Desde 2015, o PGE é escolhido de forma democrática. Em 2023, o governo impôs a nova regra. Por exemplo, em Laguna, houve nomeação nas escolas Santa Marta, Ana Gondin e Renato Ramos.
Foto: André Luiz/Agora Laguna

Decisão divulgada nesta semana pela Segunda Câmara de Direito Público do Tribunal de Justiça de Santa Catarina (TJSC) conferiu novamente validade ao decreto que previa indicação do diretor escolar, caso a escola não alcançasse o quórum mínimo de participação na escolha do Plano de Gestão Escolar (PGE).

Desde 2015, o PGE é escolhido de forma democrática. Em 2023, o governo impôs a nova regra. Por exemplo, em Laguna, houve nomeação nas escolas Santa Marta, Ana Gondin e Renato Ramos.

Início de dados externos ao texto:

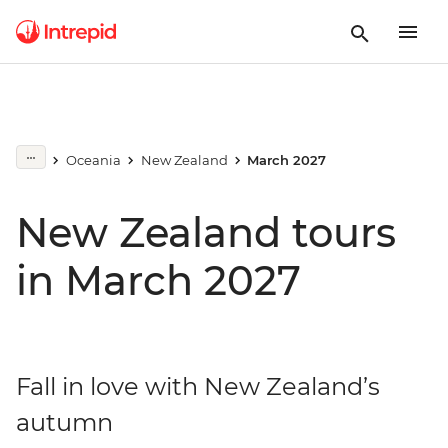
Oceania
New Zealand
March 2027
New Zealand tours
in March 2027
Fall in love with New Zealand’s
autumn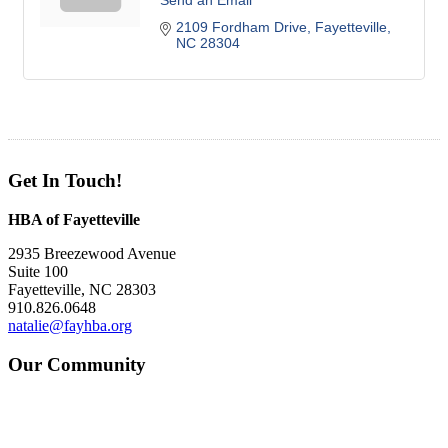
Send an Email
2109 Fordham Drive
Fayetteville
NC
28304
Get In Touch!
HBA of Fayetteville
2935 Breezewood Avenue
Suite 100
Fayetteville, NC 28303
910.826.0648
natalie@fayhba.org
Our Community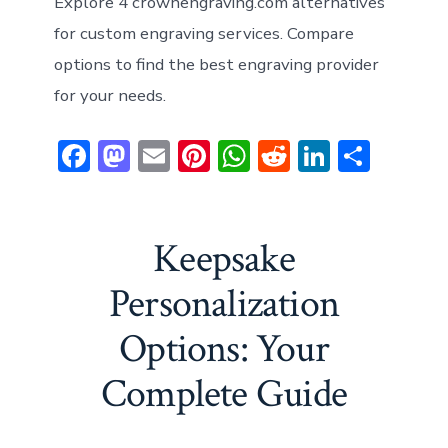
Explore 4 crownengraving.com alternatives
for custom engraving services. Compare
options to find the best engraving provider
for your needs.
F
M
E
Pi
W
R
Li
S
ac
a
m
nt
h
e
n
h
e
st
ai
er
at
d
ke
ar
b
o
l
e
s
di
dI
e
Keepsake
o
d
st
A
t
n
Personalization
ok
o
p
Options: Your
n
p
Complete Guide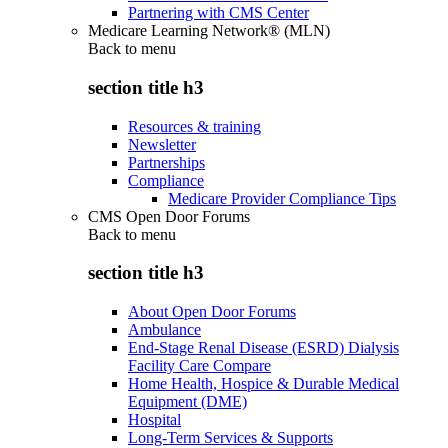
Partnering with CMS Center
Medicare Learning Network® (MLN)
Back to
menu
section title h3
Resources & training
Newsletter
Partnerships
Compliance
Medicare Provider Compliance Tips
CMS Open Door Forums
Back to
menu
section title h3
About Open Door Forums
Ambulance
End-Stage Renal Disease (ESRD) Dialysis
Facility Care Compare
Home Health, Hospice & Durable Medical
Equipment (DME)
Hospital
Long-Term Services & Supports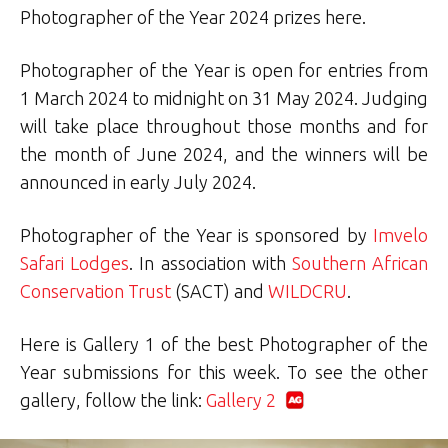
Photographer of the Year 2024 prizes here.
Photographer of the Year is open for entries from
1 March 2024 to midnight on 31 May 2024. Judging
will take place throughout those months and for
the month of June 2024, and the winners will be
announced in early July 2024.
Photographer of the Year is sponsored by
Imvelo
Safari Lodges
. In association with
Southern African
Conservation Trust
(SACT) and
WILDCRU
.
Here is Gallery 1 of the best Photographer of the
Year submissions for this week. To see the other
gallery, follow the link:
Gallery 2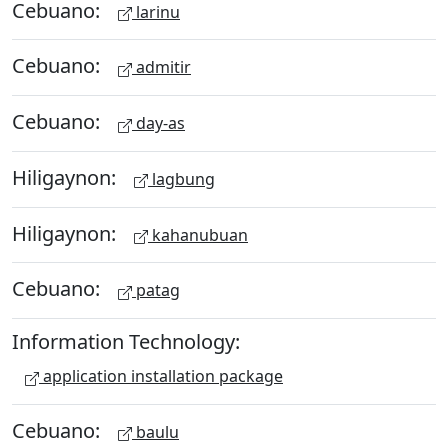
Cebuano:
larinu
Cebuano:
admitir
Cebuano:
day-as
Hiligaynon:
lagbung
Hiligaynon:
kahanubuan
Cebuano:
patag
Information Technology:
application installation package
Cebuano:
baulu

Os desembargadores negaram recurso apresentado pelo Tribunal de Contas do Estado (TCE), que, durante o processo eleitoral, havia determinado a suspensão do edital em razão da normativa que dava ao governador Jorginho Mello (PL) a prerrogativa da indicação.

Antes da nova decisão, dois despachos judiciais anteriores tinham assegurado a validade do decreto. A prerrogativa foi mantida por unanimidade. “Embora as eleições já tenham ocorrido, a decisão de hoje garante tranquilidade à comunidade escolar e preserva a prerrogativa do chefe do Poder Executivo de escolher o Plano de Gestão Escolar que foi validado pelos pais, professores e alunos da rede pública de ensino”, garante o procurador-geral do Estado, Márcio Vicari.